Playing the World Series. When we look at this passage in the context of the whole Book of Acts, we discover that Philip was already in the game (Acts 6, 8). This was not a first time at bat. Philip was chosen as one of the seven to serve as a deacon and help with the food distributions for widows in Jerusalem (Acts 6.5). After Stephen was martyred in Jerusalem the church was scattered (Acts 8.1), and Philip went down to Samaria (Acts 8.5). Samaria was the capital of the Northern Kingdom called Israel. While in Samaria Philip grabbed the attention of the people with signs and wonders. Philip delivered people from demons and many who were paralyzed or crippled were healed (Acts 8.7). From these accounts we can be certain that Philip understood how the Gospel was shared to the people.

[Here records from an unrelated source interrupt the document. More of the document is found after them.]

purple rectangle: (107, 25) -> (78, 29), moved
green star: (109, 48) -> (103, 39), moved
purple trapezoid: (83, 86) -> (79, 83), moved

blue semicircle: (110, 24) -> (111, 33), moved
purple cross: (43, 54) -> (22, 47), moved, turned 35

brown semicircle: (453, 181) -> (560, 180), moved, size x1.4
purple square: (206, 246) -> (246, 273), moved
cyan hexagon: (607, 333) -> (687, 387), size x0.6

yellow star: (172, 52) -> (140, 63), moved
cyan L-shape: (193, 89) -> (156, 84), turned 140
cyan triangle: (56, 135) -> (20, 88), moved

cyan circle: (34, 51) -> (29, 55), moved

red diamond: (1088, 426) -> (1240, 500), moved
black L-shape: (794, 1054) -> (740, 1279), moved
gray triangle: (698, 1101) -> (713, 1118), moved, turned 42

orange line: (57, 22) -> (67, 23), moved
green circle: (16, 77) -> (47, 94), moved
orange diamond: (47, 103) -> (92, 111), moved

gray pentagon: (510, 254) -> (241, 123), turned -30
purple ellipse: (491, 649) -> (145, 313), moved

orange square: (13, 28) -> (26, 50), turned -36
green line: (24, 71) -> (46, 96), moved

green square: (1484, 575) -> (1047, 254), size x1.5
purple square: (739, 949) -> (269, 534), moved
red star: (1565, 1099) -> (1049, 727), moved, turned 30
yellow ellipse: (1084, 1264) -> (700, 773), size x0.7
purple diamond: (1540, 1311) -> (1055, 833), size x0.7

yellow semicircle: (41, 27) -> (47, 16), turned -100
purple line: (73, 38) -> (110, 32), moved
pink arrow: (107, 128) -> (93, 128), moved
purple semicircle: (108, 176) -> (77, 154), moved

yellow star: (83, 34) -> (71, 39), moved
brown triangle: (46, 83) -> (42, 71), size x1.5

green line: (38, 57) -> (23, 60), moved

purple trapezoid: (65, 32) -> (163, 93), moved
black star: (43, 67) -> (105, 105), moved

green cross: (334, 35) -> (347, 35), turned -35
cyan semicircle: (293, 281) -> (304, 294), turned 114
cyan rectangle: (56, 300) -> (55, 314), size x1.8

Batter Up. The author, Luke, is not bashful about his belief in angels. Here we see yet another experience of angels engaging in conversation with humans. After the Holy Spirit fell on the people of Samaria, the author tells us that Philip was guided by an angel of the Lord to travel from Jerusalem to Gaza. Because of Philip’s obedience, he hits a homerun – a Jewish Ethiopian Treasury Official accepts the fulfillment of the Messianic promises (Acts 8.38). So how did this come about? As Philip walks along the journey to Gaza, the Holy Spirit speaks to Philip advising him to engage in a conversation with a complete stranger. This person is completely unfamiliar with Philip.
First Base. Philip responded to God’s direction (Acts 8.26-29). The angel required Philip to walk from Jerusalem to Gaza, a distance of 47 miles. And, Philip complies. Jesus had commanded the disciples not to leave Jerusalem until they are endued with power. This passage tells us that God is advising the leaving of the town to adventure in new directions – go down the road to Gaza. God desires for Philip to reach out to an official of Ethiopia.
Ethiopia, otherwise known as Cush, was the father of Nimrod, who became a mighty warrior on the earth (Gen. 10.8, 1 Chr. 1.10). The people of Cush are named several times in the Old Testament (1 Kings 8.41, Psalm 68.31, 87.4, Isaiah 18.7, 56.3, Jeremiah 38.7, John 12.20, Acts 8.28). Alexander the Great stopped his conquest at the border of Ancient Egypt at Cush in 332 BC as he met one of the greatest generals of the ancient world, the Queen of Ethiopia. The queen was considered a goddess among her people and her offspring revered as sons of the god Amun. It is said that the Roman army is reported to have made war against Cush in 24 BC and found their female leader Candace a formidable foe, “a very masculine sort of woman and blind in one eye.”
Then the Holy Spirit advised Philip to approach a carriage and walk along side it. And, Philip complies. Philip was able to make it to first base because he was obedient to the unique sounds of God’s voice. If you and I want to make it to first base, we have to be able to discern the voices we hear – do you know the sound of God’s voice?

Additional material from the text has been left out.